So, tomorrow evening's matches, and we've got the bottom half's second round. Price/Chisnall is first up and the market's 60/40 in favour of Dave despite what the seedings say. That looks to be pretty close. Season long I've got Price between 41% and 42%, he's probably actually playing a little bit better of recent but I can't justify a bet.

Reyes/Webster is next, with Darren being a bit more of a favourite in the market up at 65% or so with a best price just better than 1/2. If this was Reyes playing peak Reyes quality to beat Suljovic, I might be concerned, but it really wasn't, there was only one fifteen dart kill - Mensur just couldn't score. Webster played a very good match to edge Bunting, and he's a prohibitive favourite on the shorter sample after the summer break at better than 80%, although season long it's just 63%, which isn't enough to bet. I'll pass this one as well, while Reyes hasn't been involved in a long leg play match since seemingly forever and Webster's been good at the format, there's always the nagging doubt that the result, if not the performance, could spark peak Reyes, and if so, watch out.

Third is Wade/Evans, with comparable odds to the previous two, Wade being the favoured party. Wade was just professional against a misfiring Schindler, while Evans really did nothing special against Gurney, just taking advantage of two poor legs to get the break back and then winning break he needed. Season long I think this is 60/40 Wade, since the summer where Ricky's had the run that got him here I think it's a flip. 0.25u Evans 2/1, looks like we have a solid enough edge but we're definitely reliant on Ricky picking his game up a touch.

Last is Hopp/Wilson in a match that the bookies can't really split, Wilson being on the right side of a weighted coinflip. Wilson's been playing far too well all season and is far too experienced to get into any shenanigans with the crowd or let it affect him in the slightest, so with me seeing him having better than a two in three shot season long and still over 60% since the break, 0.5u Wilson 10/11 looks a plum spot, Hopp's at home but this will be a longer game than he's used to - Wilson did take five from six legs against Clayton in under fifteen and averaged 107 in the two legs he lost, so it's not like he crept home. Hopp had two good legs to start and it was a bit of a mutual trainwreck from there.

Thursday 25 October 2018

European Championship Friday round 2 updates

Seems a pretty silly bit of scheduling thinking about this tournament - afternoon session on the Friday, but no afternoon session on the Saturday?
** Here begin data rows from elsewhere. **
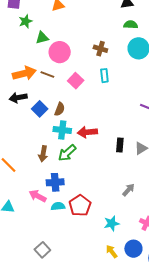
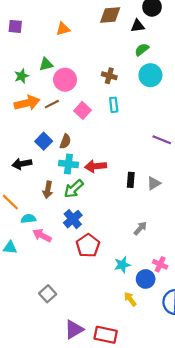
green star: (25, 21) -> (22, 76), moved
green semicircle: (131, 25) -> (142, 50), turned -40
brown line: (47, 75) -> (52, 104), turned -48
black arrow: (18, 98) -> (22, 164), moved
blue cross: (55, 182) -> (73, 219), moved, turned -36
cyan semicircle: (58, 206) -> (28, 219), moved
blue circle: (133, 249) -> (146, 279), moved
yellow arrow: (112, 251) -> (130, 299), moved

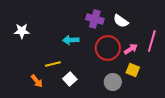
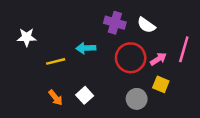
yellow line: (53, 64) -> (56, 61), moved
orange arrow: (37, 81) -> (56, 98), moved

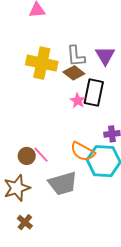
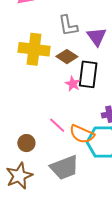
gray L-shape: (76, 56) -> (68, 26), moved
pink line: (41, 155) -> (57, 125), moved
Then again, the event is literally a stone's throw away from the Westfalen and Dortmund do have a home game on the Saturday afternoon, so not programming against that seems somewhat sensible. That'd be an amazing day of sport though - BVB/Hertha immediately followed by van Gerwen, Cross, Wright, Smith et al? Knew I should have booked tickets for this on spec and just seen what the fixture computer threw up.

0/2 on bets today - Lennon at least ran Smith close until Smith hit one great leg to break, hold for 5-3, then for the second time in the match Lennon couldn't go out in 21 darts on his own throw. Wattimena did nothing, well within the range of outcomes. Elsewhere, what the heck was wrong with Ian White's game - I thought he had genuine chances to go deep and he loses 6-1 to Richard North? Otherwise, it was mostly chalk and mostly one-sided forgettable games - West/King was as tight as we thought it would be, going to a decider and needing West to kill 106 after King wired bull for a 126 out, Noppert hung around against Cross for quite a while until a combination of his scoring falling off and Rob putting on the afterburners saw a 4-2 lead quickly turn into a 6-4 defeat. Nicholson was fun for two legs I guess.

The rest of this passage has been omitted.